Chris also works with scientists at Lincoln, and will maintain his connections at King’s and AviadoBio, which will be hugely beneficial to university researchers in New Zealand.
And despite the impressive roles he has had overseas and the work he has done in fundraising, he will operate differently in New Zealand.
“I’m not trying to replicate that. To be honest, trying to run a company with 50 people and a research institute of 250 people, as well as clinical practice and running clinical trials is tough. So I consider New Zealand a chance to re-energise.
“What I want to do in New Zealand is offer whatever help and advice I can to the people in CBR, including whatever connections I’ve got to facilitate them in their outreach into my network of people.
“I want to go into schools and get young people excited about research. Not just any people – I want to see Māori and Pacific really engaged in science, biological science, neuroscience in particular. I want to get them excited about the opportunities in biotechnology and medicine.”
The role at CBR has been a slow-burner stemming from mutual admiration between Sir Richard and Chris.
“Chris Shaw is so passionate,” says Sir Richard. “He’s going to light a fire as part of our translational neuroscience network within the CBR.”
Says Chris: “I’m a huge admirer of Sir Richard and what they’ve created in the CBR is so impressive. One of the reasons I left New Zealand for the UK was there was so little funding for research and almost none for neurological research. But things have changed, thankfully.

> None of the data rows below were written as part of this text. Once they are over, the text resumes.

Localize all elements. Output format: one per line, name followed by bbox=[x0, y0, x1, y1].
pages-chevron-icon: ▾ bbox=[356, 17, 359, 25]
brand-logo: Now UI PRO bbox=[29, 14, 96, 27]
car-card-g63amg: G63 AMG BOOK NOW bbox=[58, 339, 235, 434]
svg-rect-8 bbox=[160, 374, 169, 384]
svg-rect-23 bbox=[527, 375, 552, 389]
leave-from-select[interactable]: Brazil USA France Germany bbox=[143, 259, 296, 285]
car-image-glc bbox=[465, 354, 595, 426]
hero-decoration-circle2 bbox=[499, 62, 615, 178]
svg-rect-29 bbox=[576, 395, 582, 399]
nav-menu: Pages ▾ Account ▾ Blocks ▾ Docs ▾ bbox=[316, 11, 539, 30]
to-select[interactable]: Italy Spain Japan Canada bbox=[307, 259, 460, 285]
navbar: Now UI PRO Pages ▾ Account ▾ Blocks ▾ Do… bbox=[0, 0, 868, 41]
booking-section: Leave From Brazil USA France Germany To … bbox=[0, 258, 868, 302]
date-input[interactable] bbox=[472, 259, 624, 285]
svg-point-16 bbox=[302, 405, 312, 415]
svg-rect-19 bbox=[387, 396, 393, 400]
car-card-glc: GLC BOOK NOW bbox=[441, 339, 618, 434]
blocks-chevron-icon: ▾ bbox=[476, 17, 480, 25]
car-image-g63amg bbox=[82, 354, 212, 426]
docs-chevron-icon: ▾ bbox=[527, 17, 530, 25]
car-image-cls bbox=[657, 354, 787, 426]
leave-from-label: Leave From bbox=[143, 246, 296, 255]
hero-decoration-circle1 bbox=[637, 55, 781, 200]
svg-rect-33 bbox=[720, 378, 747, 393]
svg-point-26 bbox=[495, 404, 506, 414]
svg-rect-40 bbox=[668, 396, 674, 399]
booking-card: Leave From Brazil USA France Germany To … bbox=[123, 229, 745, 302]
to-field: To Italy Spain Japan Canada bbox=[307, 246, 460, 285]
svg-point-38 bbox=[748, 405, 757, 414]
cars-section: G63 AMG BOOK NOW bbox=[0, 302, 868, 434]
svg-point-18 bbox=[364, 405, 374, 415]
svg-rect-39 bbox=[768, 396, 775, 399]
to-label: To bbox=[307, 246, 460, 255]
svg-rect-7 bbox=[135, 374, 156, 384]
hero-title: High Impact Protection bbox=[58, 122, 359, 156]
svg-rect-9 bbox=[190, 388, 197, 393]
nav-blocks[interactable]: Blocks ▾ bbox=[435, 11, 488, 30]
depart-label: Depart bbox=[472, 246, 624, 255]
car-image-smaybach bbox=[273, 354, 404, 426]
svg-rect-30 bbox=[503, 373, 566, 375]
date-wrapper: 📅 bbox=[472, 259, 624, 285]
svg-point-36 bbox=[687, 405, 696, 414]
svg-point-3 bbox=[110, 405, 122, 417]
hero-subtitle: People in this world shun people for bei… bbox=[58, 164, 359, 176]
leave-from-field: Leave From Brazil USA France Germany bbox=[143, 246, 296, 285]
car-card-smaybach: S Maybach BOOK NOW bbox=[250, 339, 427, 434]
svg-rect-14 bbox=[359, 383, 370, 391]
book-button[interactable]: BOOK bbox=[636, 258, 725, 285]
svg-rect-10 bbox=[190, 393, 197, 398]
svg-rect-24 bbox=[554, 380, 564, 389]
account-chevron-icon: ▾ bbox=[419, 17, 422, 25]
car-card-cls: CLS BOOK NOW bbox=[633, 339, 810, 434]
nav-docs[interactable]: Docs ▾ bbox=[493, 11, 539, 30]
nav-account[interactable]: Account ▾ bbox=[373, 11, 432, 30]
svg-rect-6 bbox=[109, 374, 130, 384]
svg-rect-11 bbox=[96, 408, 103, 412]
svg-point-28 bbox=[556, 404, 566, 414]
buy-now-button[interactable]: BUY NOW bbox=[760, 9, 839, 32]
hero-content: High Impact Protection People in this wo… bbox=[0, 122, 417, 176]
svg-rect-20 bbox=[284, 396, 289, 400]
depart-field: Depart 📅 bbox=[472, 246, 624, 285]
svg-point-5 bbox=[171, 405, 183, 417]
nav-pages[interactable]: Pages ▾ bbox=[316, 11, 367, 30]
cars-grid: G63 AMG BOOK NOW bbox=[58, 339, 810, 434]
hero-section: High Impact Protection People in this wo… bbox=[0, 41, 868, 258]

“I really want to work with Sir Richard and build a strong research group, and raise some funds and proselytize about the opportunities in science, neuroscience and biotechnology. But I see myself more as a cheerleader than building up a huge group of scientists.”
As well as delivering his inaugural lecture at the University in October, Chris was able to see his 92-year-old mum for the first time in three years, as well as a brother and great-nephew who live in Wellington.
“I was born in Dunedin and my father was a biochemist. We went to the States when I was six, and then my parents split up. My mother brought up three boys in Christchurch as a schoolteacher - she’s five foot one and fierce. We all managed to stay just inside the boundaries of good behaviour.
“I think we’ve done alright.”
Must be in the genes.
By Denise Montgomery
This story first appeared in December 2022 UniNews.